• Work instructions: This task calls for the complete listing below, reproduced exactly.

━━━━━ Recorded information ━━━━━

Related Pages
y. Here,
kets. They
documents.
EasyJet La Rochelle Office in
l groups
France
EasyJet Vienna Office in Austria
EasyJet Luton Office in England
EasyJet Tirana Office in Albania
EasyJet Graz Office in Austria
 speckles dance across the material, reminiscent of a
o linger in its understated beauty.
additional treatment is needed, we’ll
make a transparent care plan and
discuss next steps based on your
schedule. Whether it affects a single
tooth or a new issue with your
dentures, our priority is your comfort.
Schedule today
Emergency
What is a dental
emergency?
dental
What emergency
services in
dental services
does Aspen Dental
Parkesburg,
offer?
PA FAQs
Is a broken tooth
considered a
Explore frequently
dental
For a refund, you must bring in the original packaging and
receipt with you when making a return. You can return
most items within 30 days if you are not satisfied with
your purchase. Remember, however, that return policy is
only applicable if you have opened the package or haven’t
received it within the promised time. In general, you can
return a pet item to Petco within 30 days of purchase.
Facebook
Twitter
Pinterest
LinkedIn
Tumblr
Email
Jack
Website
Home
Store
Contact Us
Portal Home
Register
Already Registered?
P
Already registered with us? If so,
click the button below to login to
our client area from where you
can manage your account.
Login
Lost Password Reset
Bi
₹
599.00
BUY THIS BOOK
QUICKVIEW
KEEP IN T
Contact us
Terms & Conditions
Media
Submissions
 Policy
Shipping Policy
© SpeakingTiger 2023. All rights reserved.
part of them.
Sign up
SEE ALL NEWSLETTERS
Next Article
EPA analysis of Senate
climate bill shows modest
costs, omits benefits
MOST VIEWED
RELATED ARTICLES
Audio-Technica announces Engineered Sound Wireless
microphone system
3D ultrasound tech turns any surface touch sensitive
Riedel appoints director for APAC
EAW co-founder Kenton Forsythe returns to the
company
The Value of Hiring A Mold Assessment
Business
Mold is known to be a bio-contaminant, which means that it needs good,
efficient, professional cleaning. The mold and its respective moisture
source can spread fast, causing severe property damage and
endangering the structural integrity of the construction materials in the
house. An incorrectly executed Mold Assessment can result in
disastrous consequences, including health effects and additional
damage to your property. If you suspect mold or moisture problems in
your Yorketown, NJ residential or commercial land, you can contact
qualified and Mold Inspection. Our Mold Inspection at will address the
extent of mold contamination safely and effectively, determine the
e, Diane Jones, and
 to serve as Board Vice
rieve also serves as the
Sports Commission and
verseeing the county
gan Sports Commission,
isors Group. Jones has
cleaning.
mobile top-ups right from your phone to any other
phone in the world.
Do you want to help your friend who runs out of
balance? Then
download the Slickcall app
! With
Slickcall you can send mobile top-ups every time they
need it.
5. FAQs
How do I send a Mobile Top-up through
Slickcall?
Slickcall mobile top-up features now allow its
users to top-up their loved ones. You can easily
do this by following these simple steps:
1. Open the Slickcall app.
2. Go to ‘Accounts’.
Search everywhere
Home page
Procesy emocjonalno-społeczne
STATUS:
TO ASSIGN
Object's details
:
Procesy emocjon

━━━━━

• Output for this task:
Related Pages
y. Here,
kets. They
documents.
EasyJet La Rochelle Office in
l groups
France
EasyJet Vienna Office in Austria
EasyJet Luton Office in England
EasyJet Tirana Office in Albania
EasyJet Graz Office in Austria
 speckles dance across the material, reminiscent of a
o linger in its understated beauty.
additional treatment is needed, we’ll
make a transparent care plan and
discuss next steps based on your
schedule. Whether it affects a single
tooth or a new issue with your
dentures, our priority is your comfort.
Schedule today
Emergency
What is a dental
emergency?
dental
What emergency
services in
dental services
does Aspen Dental
Parkesburg,
offer?
PA FAQs
Is a broken tooth
considered a
Explore frequently
dental
For a refund, you must bring in the original packaging and
receipt with you when making a return. You can return
most items within 30 days if you are not satisfied with
your purchase. Remember, however, that return policy is
only applicable if you have opened the package or haven’t
received it within the promised time. In general, you can
return a pet item to Petco within 30 days of purchase.
Facebook
Twitter
Pinterest
LinkedIn
Tumblr
Email
Jack
Website
Home
Store
Contact Us
Portal Home
Register
Already Registered?
P
Already registered with us? If so,
click the button below to login to
our client area from where you
can manage your account.
Login
Lost Password Reset
Bi
₹
599.00
BUY THIS BOOK
QUICKVIEW
KEEP IN T
Contact us
Terms & Conditions
Media
Submissions
 Policy
Shipping Policy
© SpeakingTiger 2023. All rights reserved.
part of them.
Sign up
SEE ALL NEWSLETTERS
Next Article
EPA analysis of Senate
climate bill shows modest
costs, omits benefits
MOST VIEWED
RELATED ARTICLES
Audio-Technica announces Engineered Sound Wireless
microphone system
3D ultrasound tech turns any surface touch sensitive
Riedel appoints director for APAC
EAW co-founder Kenton Forsythe returns to the
company
The Value of Hiring A Mold Assessment
Business
Mold is known to be a bio-contaminant, which means that it needs good,
efficient, professional cleaning. The mold and its respective moisture
source can spread fast, causing severe property damage and
endangering the structural integrity of the construction materials in the
house. An incorrectly executed Mold Assessment can result in
disastrous consequences, including health effects and additional
damage to your property. If you suspect mold or moisture problems in
your Yorketown, NJ residential or commercial land, you can contact
qualified and Mold Inspection. Our Mold Inspection at will address the
extent of mold contamination safely and effectively, determine the
e, Diane Jones, and
 to serve as Board Vice
rieve also serves as the
Sports Commission and
verseeing the county
gan Sports Commission,
isors Group. Jones has
cleaning.
mobile top-ups right from your phone to any other
phone in the world.
Do you want to help your friend who runs out of
balance? Then
download the Slickcall app
! With
Slickcall you can send mobile top-ups every time they
need it.
5. FAQs
How do I send a Mobile Top-up through
Slickcall?
Slickcall mobile top-up features now allow its
users to top-up their loved ones. You can easily
do this by following these simple steps:
1. Open the Slickcall app.
2. Go to ‘Accounts’.
Search everywhere
Home page
Procesy emocjonalno-społeczne
STATUS:
TO ASSIGN
Object's details
:
Procesy emocjon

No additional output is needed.